The exact memory usage scales linearly with connections and depends on your system architecture. On a typical 64-bit Linux system with ~88 bytes per connection, 10,000 connections use just 880 KB total.
The Engineering Trade-off
NDM-TCP occupies a unique sweet spot in the performance-intelligence spectrum:
More Intelligent Than:
- Classic algorithms (Reno, Cubic, Vegas) that can't distinguish random noise from actual congestion
- Simple heuristics that make fixed decisions regardless of network patterns
More Efficient Than:
- Deep learning systems (DRL-based TCP) that require massive computational resources
- User-space ML solutions that involve kernel-userspace context switching overhead
The Result:
Adaptive, entropy-aware congestion control that:
- ✅ Distinguishes noise from congestion using Shannon entropy
- ✅ Adapts in real-time with neural network intelligence
- ✅ Runs efficiently on any hardware from IoT to datacenter
- ✅ Uses minimal, fixed memory (no growth over time)
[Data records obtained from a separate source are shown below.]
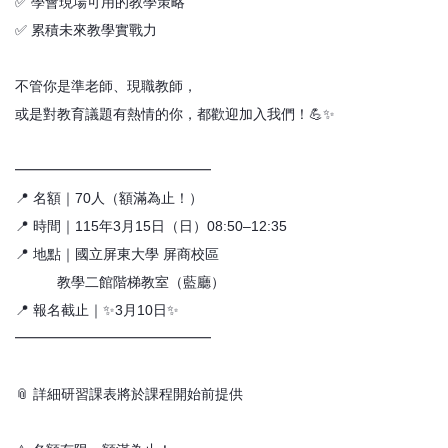
✅ 學會現場可用的教學策略
✅ 累積未來教學實戰力
不管你是準老師、現職教師，
或是對教育議題有熱情的你，都歡迎加入我們！💪✨
━━━━━━━━━━━━━━
📍 名額｜70人（額滿為止！）
📍 時間｜115年3月15日（日）08:50–12:35
📍 地點｜國立屏東大學 屏商校區
教學二館階梯教室（藍廳）
📍 報名截止｜✨3月10日✨
━━━━━━━━━━━━━━
📎 詳細研習課表將於課程開始前提供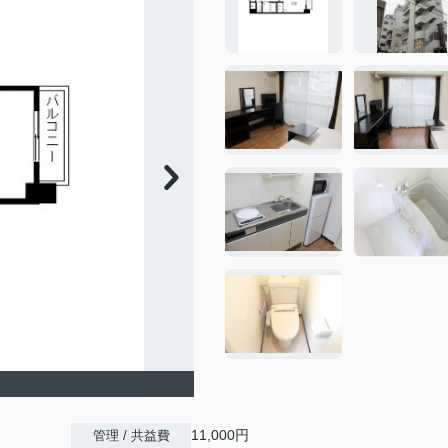
11,000円
管理 / 共益費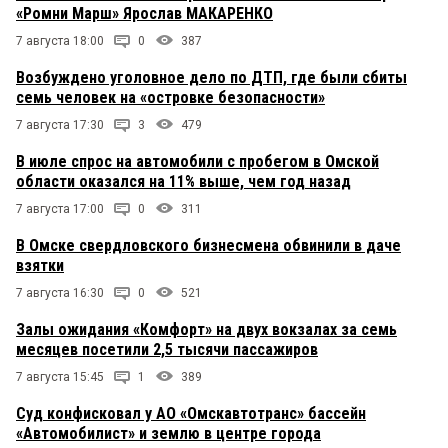
«Ромни Марш» Ярослав МАКАРЕНКО
7 августа 18:00
0
387
Возбуждено уголовное дело по ДТП, где были сбиты
семь человек на «островке безопасности»
7 августа 17:30
3
479
В июле спрос на автомобили с пробегом в Омской
области оказался на 11% выше, чем год назад
7 августа 17:00
0
311
В Омске свердловского бизнесмена обвинили в даче
взятки
7 августа 16:30
0
521
Залы ожидания «Комфорт» на двух вокзалах за семь
месяцев посетили 2,5 тысячи пассажиров
7 августа 15:45
1
389
Суд конфисковал у АО «Омскавтотранс» бассейн
«Автомобилист» и землю в центре города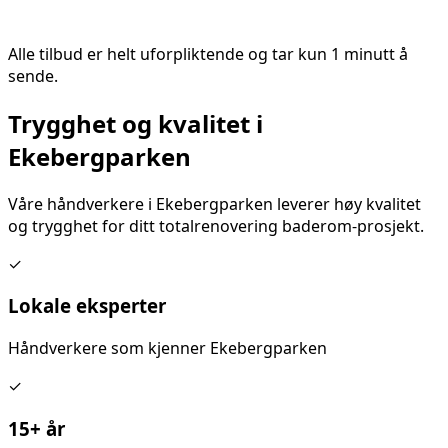
Alle tilbud er helt uforpliktende og tar kun 1 minutt å
sende.
Trygghet og kvalitet i
Ekebergparken
Våre håndverkere i
Ekebergparken
leverer høy kvalitet
og trygghet for ditt
totalrenovering baderom
-prosjekt.
✓
Lokale eksperter
Håndverkere som kjenner
Ekebergparken
✓
15+ år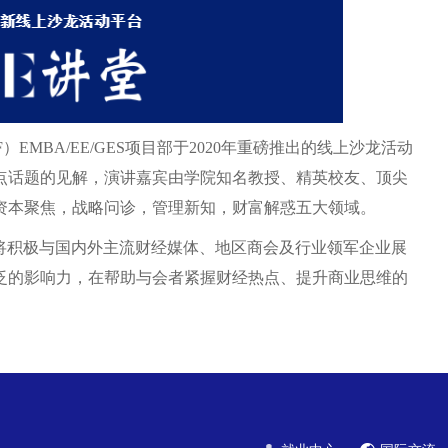
EMBA/EE/GES项目部于2020年重磅推出的线上沙龙活动
点话题的见解，演讲嘉宾由学院知名教授、精英校友、顶尖
资本聚焦，战略问诊，管理新知，财富解惑五大领域。
力，将积极与国内外主流财经媒体、地区商会及行业领军企业展
泛的影响力，在帮助与会者紧握财经热点、提升商业思维的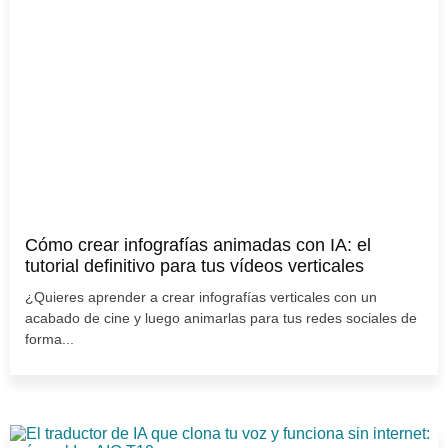
Cómo crear infografías animadas con IA: el
tutorial definitivo para tus vídeos verticales
¿Quieres aprender a crear infografías verticales con un
acabado de cine y luego animarlas para tus redes sociales de
forma...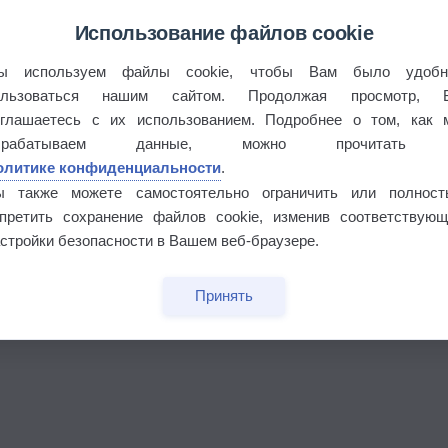
Использование файлов cookie
ы используем файлы cookie, чтобы Вам было удобн
ользоваться нашим сайтом. Продолжая просмотр, 
оглашаетесь с их использованием. Подробнее о том, как 
брабатываем данные, можно прочитать
олитике конфиденциальности
.
ы также можете самостоятельно ограничить или полност
апретить сохранение файлов cookie, изменив соответствующ
бочек
стройки безопасности в Вашем веб-браузере.
Принять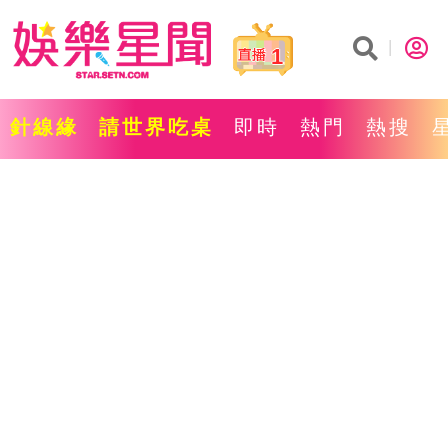
1
針線緣
請世界吃桌
即時
熱門
熱搜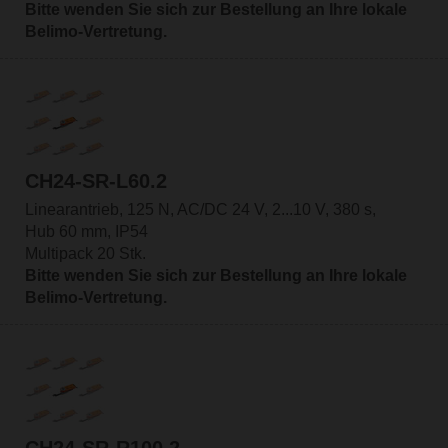
Bitte wenden Sie sich zur Bestellung an Ihre lokale
Belimo-Vertretung.
CH24-SR-L60.2
Linearantrieb, 125 N, AC/DC 24 V, 2...10 V, 380 s,
Hub 60 mm, IP54
Multipack 20 Stk.
Bitte wenden Sie sich zur Bestellung an Ihre lokale
Belimo-Vertretung.
CH24-SR-R100.2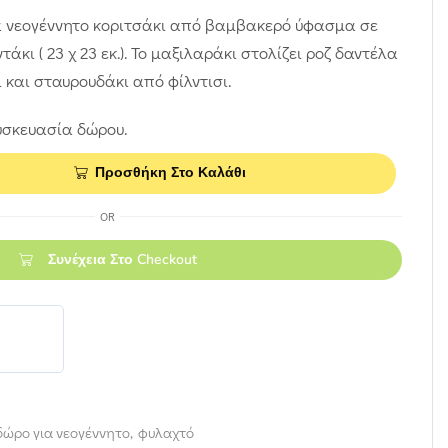
 νεογέννητο κοριτσάκι από βαμβακερό ύφασμα σε
άκι ( 23 χ 23 εκ.). Το μαξιλαράκι στολίζει ροζ δαντέλα
και σταυρουδάκι από φίλντισι.
σκευασία δώρου.
Προσθήκη Στο Καλάθι
OR
Συνέχεια Στο Checkout
δώρο για νεογέννητο
,
φυλαχτό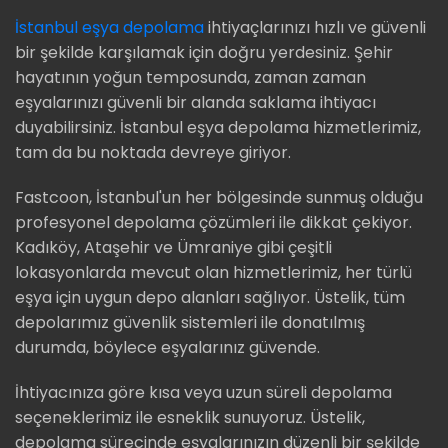
İstanbul eşya depolama
ihtiyaçlarınızı hızlı ve güvenli
bir şekilde karşılamak için doğru yerdesiniz. Şehir
hayatının yoğun temposunda, zaman zaman
eşyalarınızı güvenli bir alanda saklama ihtiyacı
duyabilirsiniz. İstanbul eşya depolama hizmetlerimiz,
tam da bu noktada devreye giriyor.
Fastcoon, İstanbul'un her bölgesinde sunmuş olduğu
profesyonel depolama çözümleri ile dikkat çekiyor.
Kadıköy, Ataşehir ve Ümraniye gibi çeşitli
lokasyonlarda mevcut olan hizmetlerimiz, her türlü
eşya için uygun depo alanları sağlıyor. Üstelik, tüm
depolarımız güvenlik sistemleri ile donatılmış
durumda, böylece eşyalarınız güvende.
İhtiyacınıza göre kısa veya uzun süreli depolama
seçeneklerimiz ile esneklik sunuyoruz. Üstelik,
depolama sürecinde eşyalarınızın düzenli bir şekilde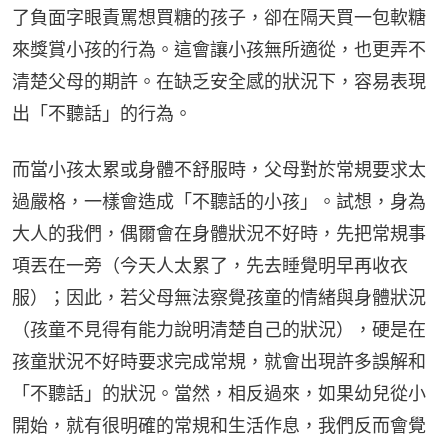
了負面字眼責罵想買糖的孩子，卻在隔天買一包軟糖
來獎賞小孩的行為。這會讓小孩無所適從，也更弄不
清楚父母的期許。在缺乏安全感的狀況下，容易表現
出「不聽話」的行為。
而當小孩太累或身體不舒服時，父母對於常規要求太
過嚴格，一樣會造成「不聽話的小孩」。試想，身為
大人的我們，偶爾會在身體狀況不好時，先把常規事
項丟在一旁（今天人太累了，先去睡覺明早再收衣
服）；因此，若父母無法察覺孩童的情緒與身體狀況
（孩童不見得有能力說明清楚自己的狀況），硬是在
孩童狀況不好時要求完成常規，就會出現許多誤解和
「不聽話」的狀況。當然，相反過來，如果幼兒從小
開始，就有很明確的常規和生活作息，我們反而會覺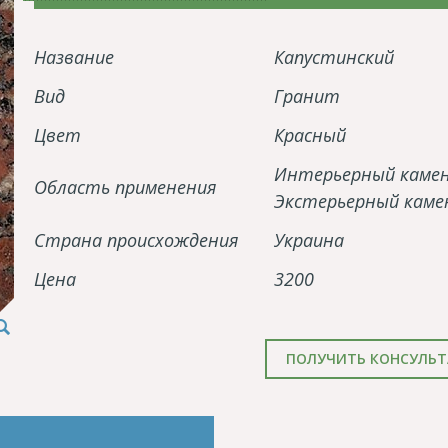
Название
Капустинский
Вид
Гранит
Цвет
Красный
Интерьерный каме
Область применения
Экстерьерный каме
Страна происхождения
Украина
Цена
3200
ПОЛУЧИТЬ КОНСУЛЬ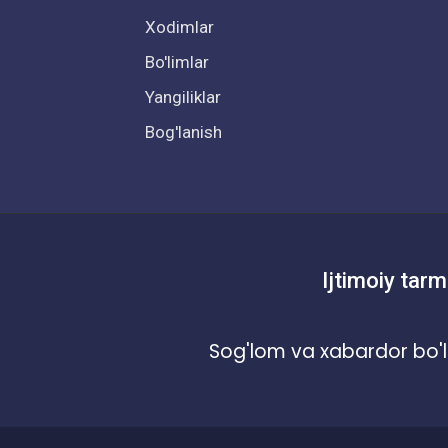
Xodimlar
Bo'limlar
Yangiliklar
Bog'lanish
Ijtimoiy tarm
Sog'lom va xabardor bo'l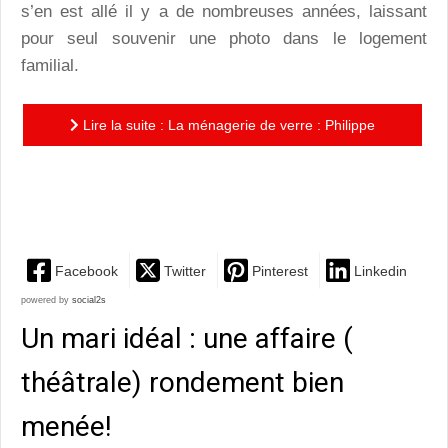
s’en est allé il y a de nombreuses années, laissant
pour seul souvenir une photo dans le logement
familial.
Lire la suite : La ménagerie de verre : Philippe
Person met en scène avec pertinence une pièce phare
de Tennessee...
Facebook
Twitter
Pinterest
Linkedin
powered by
social2s
Un mari idéal : une affaire (
théâtrale) rondement bien
menée!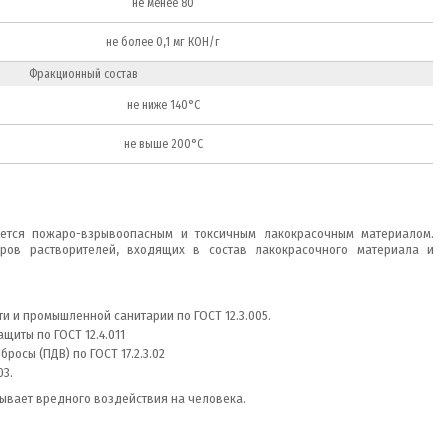
не менее 80
не более 0,1 мг КОН/г
Фракционный состав
не ниже 140°С
не выше 200°С
вляется пожаро-взрывоопасным и токсичным лакокрасочным материалом.
аров растворителей, входящих в состав лакокрасочного материала и
 и промышленной санитарии по ГОСТ 12.3.005.
щиты по ГОСТ 12.4.011
осы (ПДВ) по ГОСТ 17.2.3.02
03.
ывает вредного воздействия на человека.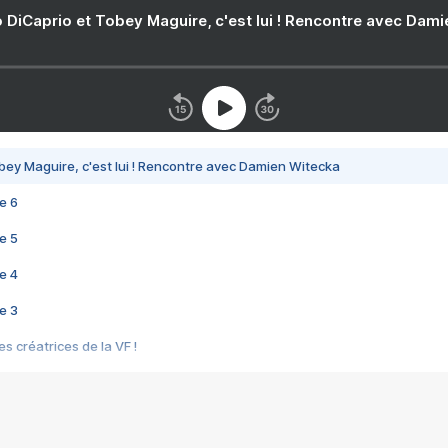
 DiCaprio et Tobey Maguire, c'est lui ! Rencontre avec Dam
bey Maguire, c'est lui ! Rencontre avec Damien Witecka
e 6
e 5
e 4
e 3
s créatrices de la VF !
e 2
e 1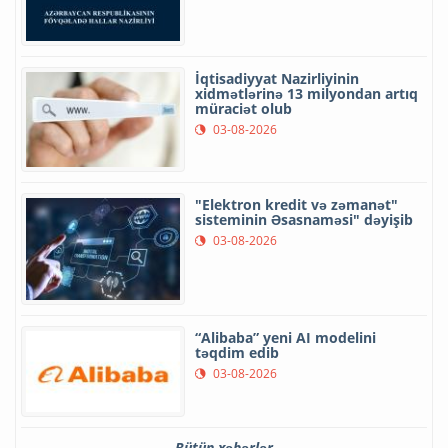
İqtisadiyyat Nazirliyinin
xidmətlərinə 13 milyondan artıq
müraciət olub
03-08-2026
"Elektron kredit və zəmanət"
sisteminin Əsasnaməsi" dəyişib
03-08-2026
“Alibaba” yeni AI modelini
təqdim edib
03-08-2026
Bütün xəbərlər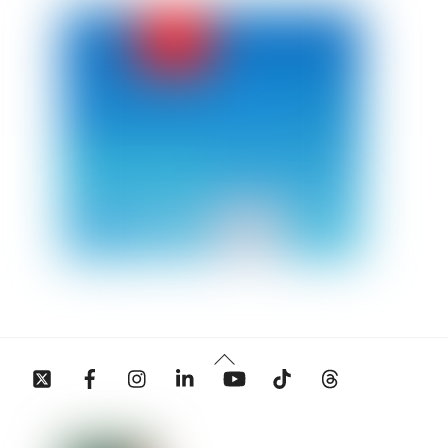
Back
Twitter
Facebook
Instagram
Linkedin
YouTube
Tiktok
Threads
To
Top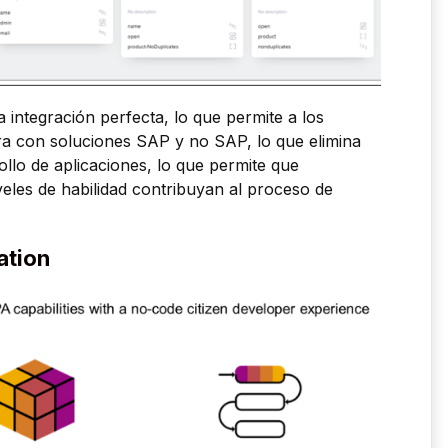
integración perfecta, lo que permite a los
a con soluciones SAP y no SAP, lo que elimina
rollo de aplicaciones, lo que permite que
veles de habilidad contribuyan al proceso de
ation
- ✅ Requires no external dependencies or training infrastructure
Why This Matters
Use Cases Where NDM-TCP Excels
✅ Wireless Networks (WiFi, 4G/5G)
- High variability in RTT due to signal fluctuations
- Entropy analysis distinguishes interference from congestion
- Result: Fewer unnecessary slowdowns
✅ Satellite Links
- Long delays with variable jitter
- Traditional TCP over-reacts to delay variations
- Result: Better throughput on high-latency paths
✅ Mobile Devices
- Battery life matters
- 50% fewer retransmissions = 50% less radio activity
- Result: Extended battery life
✅ IoT and Embedded Systems
- Limited CPU and memory
- ~70 bytes per connection is acceptable
- Result: ML-enhanced TCP on resource-constrained devices
✅ Congested Home Networks
- Multiple devices competing
- Bufferbloat and variable delays common
- Result: Smarter adaptation to real network conditions
Acknowledgments
All performance tests were conducted transparently with real hardware and documented results. The approach is fully open for peer review and independent verification.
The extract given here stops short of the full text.